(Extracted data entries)

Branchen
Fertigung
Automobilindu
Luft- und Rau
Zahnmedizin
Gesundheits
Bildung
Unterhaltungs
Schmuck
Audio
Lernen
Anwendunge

...

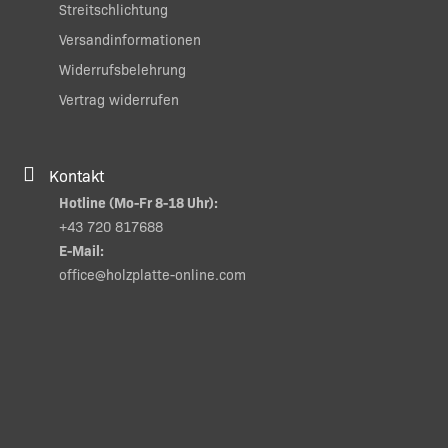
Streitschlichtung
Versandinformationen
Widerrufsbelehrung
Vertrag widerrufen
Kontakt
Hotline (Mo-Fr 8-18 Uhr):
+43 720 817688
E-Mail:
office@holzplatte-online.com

...

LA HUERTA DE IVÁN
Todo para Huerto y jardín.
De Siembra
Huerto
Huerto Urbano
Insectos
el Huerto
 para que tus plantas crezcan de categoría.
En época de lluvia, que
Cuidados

_PROMPT_
Look through the entries above; copy every line holding the string "para".

_ANSWER TO THIS TASK_
Todo para Huerto y jardín.
 para que tus plantas crezcan de categoría.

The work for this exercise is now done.